Ursula Gunkel: Hierbei ist zu unterscheiden zwischen unmittelbaren und mittelbaren Beeinträchtigungen. Erstere sind nicht zu erwarten, da das Gesetz ausschließlich auf Unternehmen Anwendung findet – diese sind folglich die Adressaten der gesetzlichen Regelungen. Anders sieht dies indes in Hinblick auf mittelbare Beeinträchtigungen aus. Schon in dem Gesetzentwurf der Bundesregierung ist davon die Rede, dass sich „[d]urch die Einhaltung der Sorgfaltspflicht […] bei vollständiger Überwälzung sämtlicher Kosten die Preise für einige Güter und Dienstleistungen moderat erhöhen“ können. Dieser Effekt sei derzeit jedoch noch nicht quantifizierbar (BT-Drucks. 19/28649, S. 3). Im Kern fasst dies die zu erwartenden Beeinträchtigungen für Konsumenten und Kunden recht gut zusammen. Es ist davon auszugehen, dass die durch die Erfüllung der den Unternehmen auferlegten Sorgfaltspflichten ausgelösten Kosten – wie in der hiesigen marktwirtschaftlichen Ordnung üblich – überwiegend über den Preis auf die Kunden und Konsumenten umgelegt werden.

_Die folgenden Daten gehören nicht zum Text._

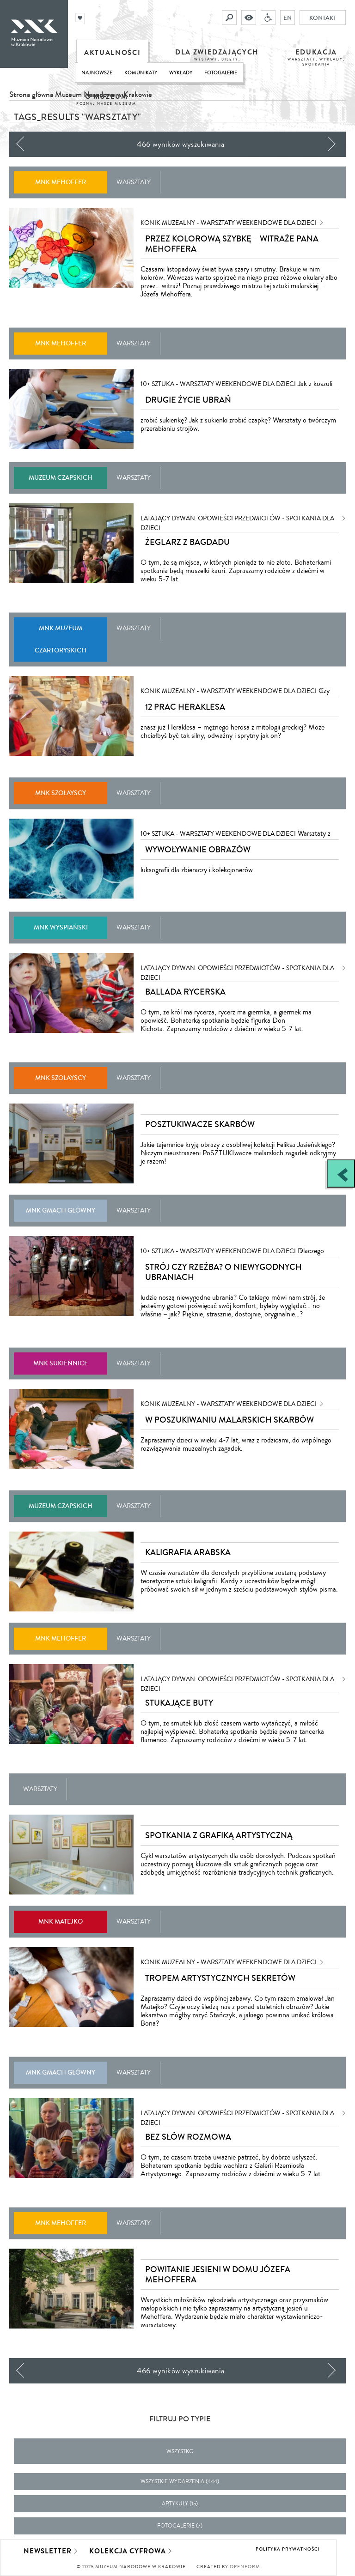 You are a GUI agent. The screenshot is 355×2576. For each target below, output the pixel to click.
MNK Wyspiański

Ob und in welchem Umfang dies jedoch passieren wird, ist dabei von einer Vielzahl individueller Faktoren (etwa Umfang der nötigen Umstellungen und die Höhe der damit einhergehenden Kosten, Einsparpotenzial an anderer Stelle, etc.) abhängig und damit derzeit noch nicht absehbar. Über die möglichen Preissteigerungen hinaus können die neuen Regelungen ferner in Extremfällen dazu führen, dass Produkte oder Dienstleistungen (zeitweise) „vom Markt genommen werden“, etwa weil eine menschenrechtskonforme und umweltverträgliche Produktion bisher nur schwer möglich ist oder die Umstellung erhebliche Zeit in Anspruch nimmt und das Unternehmen bis zur Umsetzung Sanktionen nach dem LkSG fürchtet. Hierbei ist jedoch zu bedenken, dass das Gesetz erst am 01. Januar 2023 in Kraft tritt. Bis dahin haben die Unternehmen die Möglichkeit, sich auf die neuen Regelungen einzustellen – was allerdings auch zur Folge haben kann, dass die beschriebenen Effekte stellenweise schon vor Inkrafttreten des Gesetzes eintreten.

Frau Gunkel, vielen Dank für das Gespräch!